Oh, where to begin? The opening credits elicited a chuckle at the hackneyed Native American imagery, replete with a woman cooly staring at the camera with the fog machine on overdrive. The old man's western accent is hilarious, as it seems he's affecting his best Walter Brennan impersonation. The opening jailbreak scene is about as exciting as watching a loved one being autopsied. This is because any intensity is derailed by wooden acting and bloody awful fight choreography (watch the jailer being assaulted on the ground, doesn't it seem like the gang is simply dancing a jig around him?). Mind you, these are moments from just the first ten minutes of this movie.
As for the characters, this film hits every cliche firmly on the head, I have to give it points for not missing a single one. The kid being broken out of jail is the archetypal immature violent misfit, a hallmark of westerns since the genre began. The sheriff guy dies a predictably noble and violent end, though the gang very kindly helped him into a coffin before shooting him to death. How sweet of them!

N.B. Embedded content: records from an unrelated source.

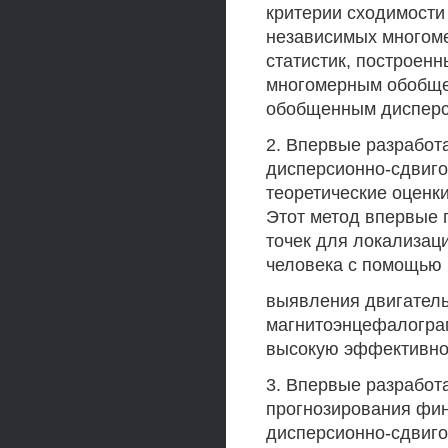
критерии сходимости
независимых многоме
статистик, построенн
многомерным обобще
обобщенным дисперс
2. Впервые разработ
дисперсионно-сдвиго
теоретические оценк
Этот метод впервые 
точек для локализац
человека с помощью
выявления двигатель
магнитоэнцефалограм
высокую эффективно
3. Впервые разработ
прогнозирования фин
дисперсионно-сдвиго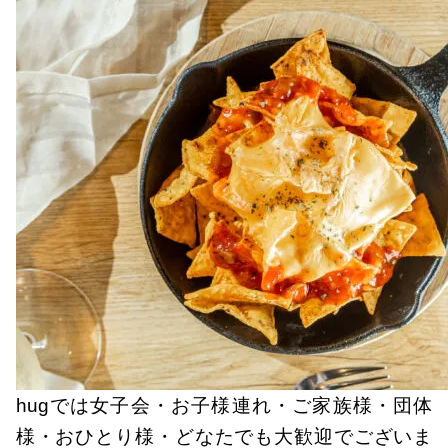
hugでは女子会・お子様連れ・ご家族様・団体
様・おひとり様・どなたでも大歓迎でございま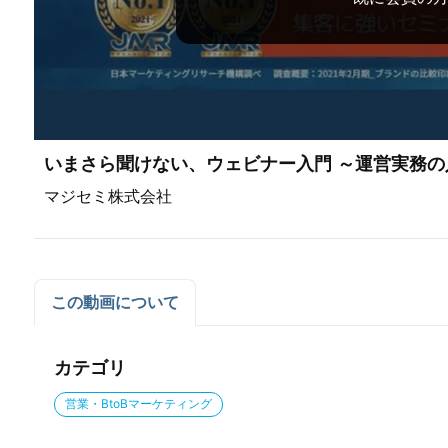
いまさら聞けない、ウェビナー入門 ～運営実務
マジセミ株式会社
この動画について
カテゴリ
営業・BtoBマーケティング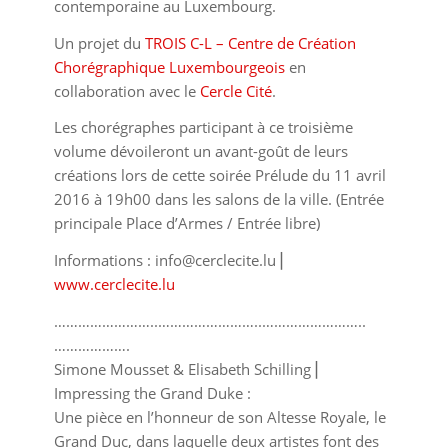
contemporaine au Luxembourg.
Un projet du
TROIS C-L – Centre de Création
Chorégraphique Luxembourgeois
en
collaboration avec le
Cercle Cité
.
Les chorégraphes participant à ce troisième
volume dévoileront un avant-goût de leurs
créations lors de cette soirée Prélude du 11 avril
2016 à 19h00 dans les salons de la ville. (Entrée
principale Place d’Armes / Entrée libre)
Informations : info@cerclecite.lu⎥
www.cerclecite.lu
……………………..
……………………..
……………………..
……………….
Simone Mous
set & Elisabeth Schilling⎥
Impressing the Grand Duke :
Une pièce en l’honneur de son Altesse Royale, le
Grand Duc, dans laquelle deux artistes font des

Did I mention the old man's accent is hilarious? Oh well, it bears another mention, I had to rewind a few times to hear his lines again. By the way, I could swear one of those indians at the final shootout has facepaint that resembled a clown. Comedy gold!
If a film can deliver at least half of what's promised, I can meet it halfway, I can forgive quite a bit. With DEAN TEASTER'S GHOST TOWN, you'll only end up asking forgiveness from whomever you asked to watch it with you. Unless you're like me, in which case my friends and I got more (unintentional) laughs out of this film than most Hollywood comedies. So that's something, I guess.
The bottom line is that the best reason to watch this film is to remind yourself just how great a well-crafted western such as UNFORGIVEN can be (which this film desperately wishes it could be)."
G. Coverstone | Edinburg, Virginia United States | 11/21/2009
(5 out of 5 stars)
"Loved this movie! My family and I have been to ghost town many times, and it was really neat and exciting to see the stores and shops that we visited in person while we were there.If you have ever been to ghost town, you will want to own this movie."